Monday, March 23, 2015

#82 / Aubade



The image above has little to do with the subject of this posting. To be even more honest, it has nothing to do with the subject of this posting. To account for the presence of the image above, let me explain my method for finding images to accompany my postings to this Two Worlds Blog. My method is to type a descriptive word (like the title of the posting) into the search bar on my browser, and then to see what sort of images some up. 

If you type "aubade" into the search bar on your browser, and search for images related to that word, the image above is the least risqué image you will see. At least, that will be the case if your browser provides the same results that mine did

This posting is not about women's underwear. Rather, it presents a poem by Philip Larkin, who was asked to be our national poet laureate, though he declined the honor. Larkin's picture is probably less engaging than the image above. I decided to go with something colorful, to head the column.

Larkin's poem is also quite dour, not unlike his portrait on the left. According to Wikipedia, an "aubade" is "a morning love song (as opposed to a serenade, which is in the evening), or a song or poem about lovers separating at dawn." It has also been defined as "a song or instrumental composition concerning, accompanying, or evoking daybreak."

Shakespeare has written a famous aubade. So has John Donne. Larkin's version doesn't quite conform to the general description of an aubade as a "morning love song," but it does confront, rather directly and poignantly, the meaning and purpose of life. A friend sent Larkin's Aubade to me with a brief note, saying "I think you will like this." My pessimistic reputation has apparently traveled widely. Clicking right here, you can hear Philip Larkin read the poem, as you follow its text:

Aubade

BY PHILIP LARKIN

I work all day, and get half-drunk at night.
Waking at four to soundless dark, I stare.
In time the curtain-edges will grow light.
Till then I see what’s really always there:
Unresting death, a whole day nearer now,
Making all thought impossible but how
And where and when I shall myself die.
Arid interrogation: yet the dread
Of dying, and being dead,
Flashes afresh to hold and horrify.


The mind blanks at the glare. Not in remorse
—The good not done, the love not given, time
Torn off unused—nor wretchedly because
An only life can take so long to climb
Clear of its wrong beginnings, and may never;
But at the total emptiness for ever,
The sure extinction that we travel to
And shall be lost in always. Not to be here,
Not to be anywhere,
And soon; nothing more terrible, nothing more true.


This is a special way of being afraid
No trick dispels. Religion used to try,
That vast moth-eaten musical brocade
Created to pretend we never die,
And specious stuff that says No rational being
Can fear a thing it will not feel, not seeing
That this is what we fear—no sight, no sound,
No touch or taste or smell, nothing to think with,
Nothing to love or link with,
The anaesthetic from which none come round.

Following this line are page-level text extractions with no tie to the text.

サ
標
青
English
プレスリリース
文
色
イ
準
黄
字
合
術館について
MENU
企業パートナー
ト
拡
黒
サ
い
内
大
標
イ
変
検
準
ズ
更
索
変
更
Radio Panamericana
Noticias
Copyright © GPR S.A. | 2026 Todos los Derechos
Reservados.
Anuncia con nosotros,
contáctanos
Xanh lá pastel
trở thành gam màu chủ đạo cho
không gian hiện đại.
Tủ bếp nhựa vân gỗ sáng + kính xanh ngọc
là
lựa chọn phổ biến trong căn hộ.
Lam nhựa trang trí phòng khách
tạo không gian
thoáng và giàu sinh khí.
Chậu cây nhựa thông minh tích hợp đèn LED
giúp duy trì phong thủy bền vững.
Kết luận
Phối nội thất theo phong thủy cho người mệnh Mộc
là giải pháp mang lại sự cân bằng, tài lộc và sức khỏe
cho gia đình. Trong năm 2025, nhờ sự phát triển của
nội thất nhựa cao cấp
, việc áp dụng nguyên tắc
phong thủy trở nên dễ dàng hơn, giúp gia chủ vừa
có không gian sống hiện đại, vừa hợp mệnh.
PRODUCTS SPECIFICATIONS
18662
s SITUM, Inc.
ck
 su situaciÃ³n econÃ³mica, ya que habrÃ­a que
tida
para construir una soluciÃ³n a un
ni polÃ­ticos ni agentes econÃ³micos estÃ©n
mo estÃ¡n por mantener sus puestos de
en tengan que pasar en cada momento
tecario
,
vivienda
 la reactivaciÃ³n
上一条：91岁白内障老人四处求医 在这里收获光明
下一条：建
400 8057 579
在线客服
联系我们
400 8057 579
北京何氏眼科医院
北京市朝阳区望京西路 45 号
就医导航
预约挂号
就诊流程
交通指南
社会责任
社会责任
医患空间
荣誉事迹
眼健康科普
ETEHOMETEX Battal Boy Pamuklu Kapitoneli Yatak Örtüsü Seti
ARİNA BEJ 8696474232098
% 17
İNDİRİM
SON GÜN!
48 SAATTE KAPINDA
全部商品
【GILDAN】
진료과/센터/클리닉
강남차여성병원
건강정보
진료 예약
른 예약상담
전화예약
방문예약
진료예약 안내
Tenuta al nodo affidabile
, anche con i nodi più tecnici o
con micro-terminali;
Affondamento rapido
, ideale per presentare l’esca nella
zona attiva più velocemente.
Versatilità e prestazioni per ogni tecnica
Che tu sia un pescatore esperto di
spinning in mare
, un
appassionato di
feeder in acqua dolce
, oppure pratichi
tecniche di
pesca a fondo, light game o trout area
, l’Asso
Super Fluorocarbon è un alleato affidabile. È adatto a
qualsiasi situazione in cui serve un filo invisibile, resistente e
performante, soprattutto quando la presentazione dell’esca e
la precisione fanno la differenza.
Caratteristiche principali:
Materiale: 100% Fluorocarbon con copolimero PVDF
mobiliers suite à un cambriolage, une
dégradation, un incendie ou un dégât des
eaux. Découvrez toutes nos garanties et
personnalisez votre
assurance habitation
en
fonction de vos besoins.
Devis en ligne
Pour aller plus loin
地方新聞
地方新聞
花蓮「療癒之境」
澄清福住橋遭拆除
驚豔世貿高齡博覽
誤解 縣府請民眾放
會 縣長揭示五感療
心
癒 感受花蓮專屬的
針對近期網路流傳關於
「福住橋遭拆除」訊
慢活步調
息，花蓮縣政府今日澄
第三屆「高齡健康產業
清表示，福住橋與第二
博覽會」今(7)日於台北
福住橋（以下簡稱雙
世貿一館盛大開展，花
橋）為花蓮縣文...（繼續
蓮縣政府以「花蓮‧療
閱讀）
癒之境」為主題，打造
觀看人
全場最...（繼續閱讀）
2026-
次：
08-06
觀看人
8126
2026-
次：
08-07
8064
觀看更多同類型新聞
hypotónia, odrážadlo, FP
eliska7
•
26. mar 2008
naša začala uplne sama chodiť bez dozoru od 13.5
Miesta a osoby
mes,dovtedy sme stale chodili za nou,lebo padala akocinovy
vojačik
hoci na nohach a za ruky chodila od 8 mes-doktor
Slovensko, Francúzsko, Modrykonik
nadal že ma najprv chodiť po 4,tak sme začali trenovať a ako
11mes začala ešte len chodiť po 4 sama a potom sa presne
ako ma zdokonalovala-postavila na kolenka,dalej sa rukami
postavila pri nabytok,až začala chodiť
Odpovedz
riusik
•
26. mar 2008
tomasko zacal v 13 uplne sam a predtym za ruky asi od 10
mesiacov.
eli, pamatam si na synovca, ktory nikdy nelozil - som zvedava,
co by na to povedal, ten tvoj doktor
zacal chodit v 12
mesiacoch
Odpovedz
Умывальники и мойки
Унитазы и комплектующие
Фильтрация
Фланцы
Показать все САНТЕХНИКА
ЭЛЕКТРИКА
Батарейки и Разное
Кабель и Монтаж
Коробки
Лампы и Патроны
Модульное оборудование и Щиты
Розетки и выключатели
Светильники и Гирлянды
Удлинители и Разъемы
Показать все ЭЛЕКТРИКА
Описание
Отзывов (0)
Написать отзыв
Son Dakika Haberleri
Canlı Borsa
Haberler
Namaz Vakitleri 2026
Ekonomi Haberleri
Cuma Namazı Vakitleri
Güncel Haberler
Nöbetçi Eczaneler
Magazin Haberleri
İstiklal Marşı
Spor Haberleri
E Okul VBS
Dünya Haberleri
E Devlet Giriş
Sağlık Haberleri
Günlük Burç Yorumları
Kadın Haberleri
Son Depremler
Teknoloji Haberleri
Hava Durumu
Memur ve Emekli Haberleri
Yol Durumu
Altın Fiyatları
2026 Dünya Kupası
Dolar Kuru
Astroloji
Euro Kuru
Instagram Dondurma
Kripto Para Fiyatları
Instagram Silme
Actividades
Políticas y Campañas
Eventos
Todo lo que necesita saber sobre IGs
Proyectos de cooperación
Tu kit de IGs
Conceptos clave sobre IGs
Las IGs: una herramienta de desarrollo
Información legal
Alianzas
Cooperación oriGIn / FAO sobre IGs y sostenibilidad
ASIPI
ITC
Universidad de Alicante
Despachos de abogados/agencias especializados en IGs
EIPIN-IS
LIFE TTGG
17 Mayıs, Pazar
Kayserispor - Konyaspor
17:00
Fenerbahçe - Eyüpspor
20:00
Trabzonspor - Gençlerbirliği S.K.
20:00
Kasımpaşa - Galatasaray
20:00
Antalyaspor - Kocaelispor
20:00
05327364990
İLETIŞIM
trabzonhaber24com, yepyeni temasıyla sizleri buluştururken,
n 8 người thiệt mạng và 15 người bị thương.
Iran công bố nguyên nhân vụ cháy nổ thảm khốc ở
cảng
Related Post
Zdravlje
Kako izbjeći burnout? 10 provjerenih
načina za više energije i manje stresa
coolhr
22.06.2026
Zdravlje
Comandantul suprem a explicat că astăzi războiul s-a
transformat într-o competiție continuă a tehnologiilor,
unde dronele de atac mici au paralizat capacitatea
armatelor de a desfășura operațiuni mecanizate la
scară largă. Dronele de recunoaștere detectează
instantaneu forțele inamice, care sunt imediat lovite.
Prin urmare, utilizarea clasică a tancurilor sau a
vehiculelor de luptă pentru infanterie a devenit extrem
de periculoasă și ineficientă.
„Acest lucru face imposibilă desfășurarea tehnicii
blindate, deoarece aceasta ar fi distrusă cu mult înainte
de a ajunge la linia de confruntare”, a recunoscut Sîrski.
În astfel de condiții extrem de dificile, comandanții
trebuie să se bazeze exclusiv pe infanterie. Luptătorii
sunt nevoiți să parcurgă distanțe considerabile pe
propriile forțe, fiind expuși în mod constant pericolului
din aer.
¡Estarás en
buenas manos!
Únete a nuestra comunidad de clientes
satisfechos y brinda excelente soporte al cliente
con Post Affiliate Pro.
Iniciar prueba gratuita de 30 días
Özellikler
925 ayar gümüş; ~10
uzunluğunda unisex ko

And so it stays just on the edge of vision,
A small unfocused blur, a standing chill
That slows each impulse down to indecision.
Most things may never happen: this one will,
And realisation of it rages out
In furnace-fear when we are caught without
People or drink. Courage is no good:
It means not scaring others. Being brave
Lets no one off the grave.
Death is no different whined at than withstood.


Slowly light strengthens, and the room takes shape.
It stands plain as a wardrobe, what we know,
Have always known, know that we can’t escape,
Yet can’t accept. One side will have to go.
Meanwhile telephones crouch, getting ready to ring
In locked-up offices, and all the uncaring
Intricate rented world begins to rouse.
The sky is white as clay, with no sun.
Work has to be done.
Postmen like doctors go from house to house.